> **About this task**
Show every line in the records below that contains the word "Unikat".

[Records from a data collection]
Content starts
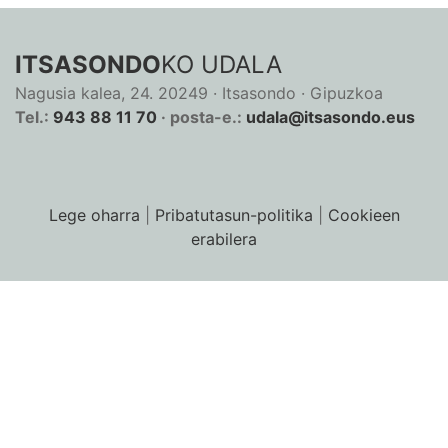
ITSASONDO
KO UDALA
Nagusia kalea, 24. 20249 · Itsasondo · Gipuzkoa
Tel.:
943 88 11 70
· posta-e.:
udala@itsasondo.eus
Lege oharra
|
Pribatutasun-politika
|
Cookieen
erabilera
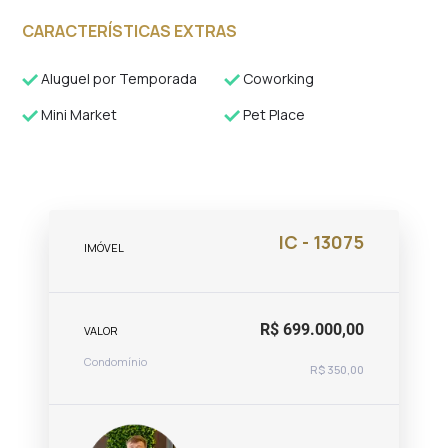
CARACTERÍSTICAS EXTRAS
Aluguel por Temporada
Coworking
Mini Market
Pet Place
IC - 13075
IMÓVEL
R$ 699.000,00
VALOR
Condomínio
R$ 350,00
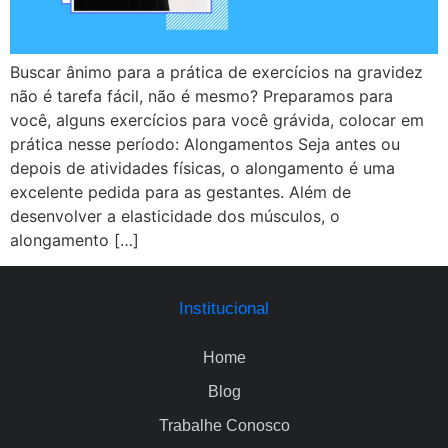
Buscar ânimo para a prática de exercícios na gravidez
não é tarefa fácil, não é mesmo? Preparamos para
você, alguns exercícios para você grávida, colocar em
prática nesse período: Alongamentos Seja antes ou
depois de atividades físicas, o alongamento é uma
excelente pedida para as gestantes. Além de
desenvolver a elasticidade dos músculos, o
alongamento […]
Institucional
Home
Blog
Trabalhe Conosco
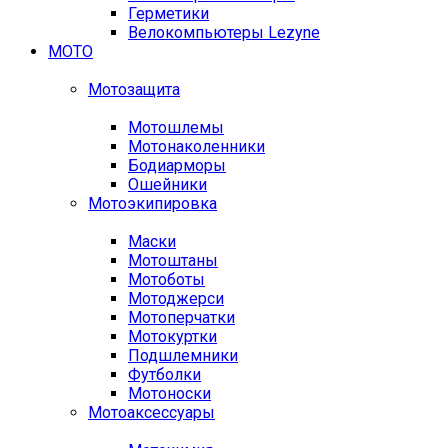
Герметики
Велокомпьютеры Lezyne
МОТО
Мотозащита
Мотошлемы
Мотонаколенники
Бодиарморы
Ошейники
Мотоэкипировка
Маски
Мотоштаны
Мотоботы
Мотоджерси
Мотоперчатки
Мотокуртки
Подшлемники
Футболки
Мотоноски
Мотоаксессуары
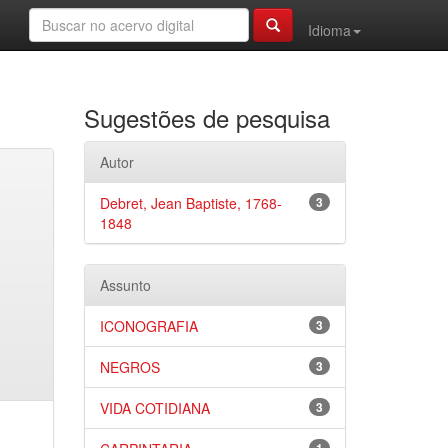
Idioma
Sugestões de pesquisa
Autor
Debret, Jean Baptiste, 1768-
3
1848
Assunto
ICONOGRAFIA
3
NEGROS
3
VIDA COTIDIANA
3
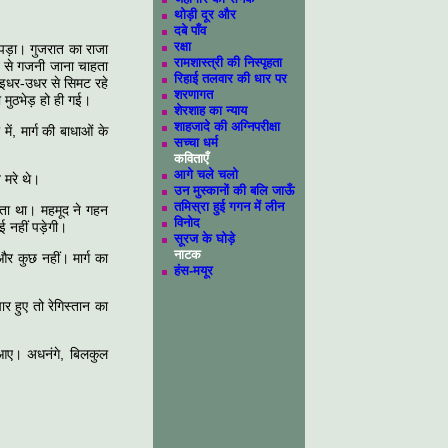
थोड़ी दूर और
दबे पाँव
रक्षा
पड़ा। गुजरात का राजा
रामशास्त्री की निस्पृहता
न से गजनी जाना चाहता
रिहाई तलवार की धार पर
 इधर-उधर से सिमट रहे
शरणागत
मुठभेड़ हो ही गई।
शेरशाह का न्याय
शाहजादे की अग्निपरीक्षा
ं, मार्ग की बाधाओं के
सच्चा धर्म
कविताएँ
आगे चले चलो
 मरे थे।
उन मुस्कानों की बलि जाऊँ
तमिस्रा हुई गगन में लीन
ता था। महमूद ने गहन
विनोद
ई नहीं पड़ेगी।
सूरज के घोड़े
नाटक
र कुछ नहीं। मार्ग का
हंस-मयूर
र हुए तो रेगिस्तान का
ं आए। अधनंगे, बिलकुल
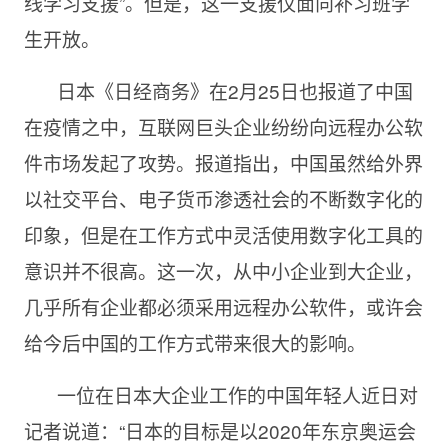
线学习支援”。但是，这一支援仅面向补习班学
生开放。
日本《日经商务》在
2月25日也报道了中国
在疫情之中，互联网巨头企业纷纷向远程办公软
件市场发起了攻势。报道指出，中国虽然给外界
以社交平台、电子货币渗透社会的不断数字化的
印象，但是在工作方式中灵活使用数字化工具的
意识并不很高。这一次，从中小企业到大企业，
几乎所有企业都必须采用远程办公软件，或许会
给今后中国的工作方式带来很大的影响。
一位在日本大企业工作的中国年轻人近日对
记者说道：“日本的目标是以
2020年东京奥运会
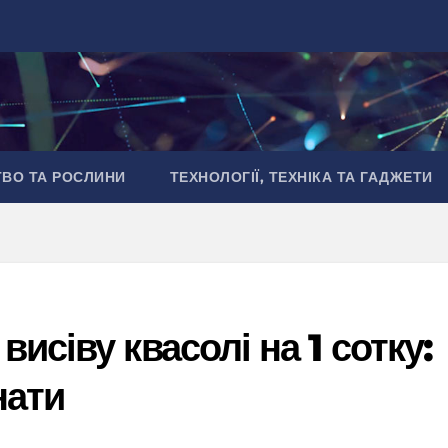
ТВО ТА РОСЛИНИ
ТЕХНОЛОГІЇ, ТЕХНІКА ТА ГАДЖЕТИ
исіву квасолі на 1 сотку:
нати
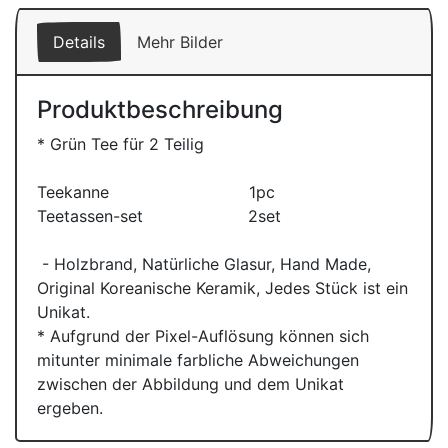
Details
Mehr Bilder
Produktbeschreibung
* Grün Tee für 2 Teilig
Teekanne 1pc
Teetassen-set 2set
- Holzbrand, Natürliche Glasur, Hand Made,
Original Koreanische Keramik, Jedes Stück ist ein
Unikat.
* Aufgrund der Pixel-Auflösung können sich
mitunter minimale farbliche Abweichungen
zwischen der Abbildung und dem Unikat
ergeben.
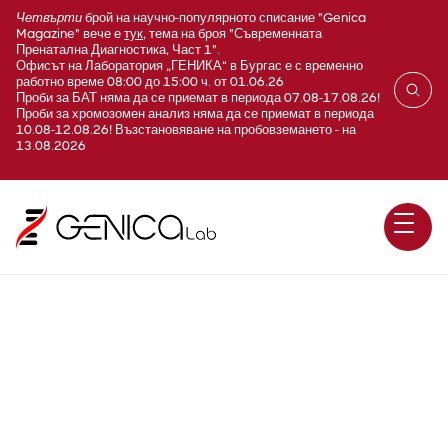
Четвърти
брой на научно-популярното списание "Genica
Magazine" вече е
тук
, тема на броя "Съвременната
Пренатална Диагностика, Част 1".
Офисът на Лаборатория „ГЕНИКА“ в Бургас е с временно
работно време 08:00 до 15:00 ч. от 01.06.26
Проби за БАТ няма да се приемат в периода 07.08-17.08.26!
Проби за хромозомен анализ няма да се приемат в периода
10.08-12.08.26! Възстановяване на пробовземането - на
13.08.2026
Фемофлор плюс®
Content ends
> **Task solution**
Unikat.
zwischen der Abbildung und dem Unikat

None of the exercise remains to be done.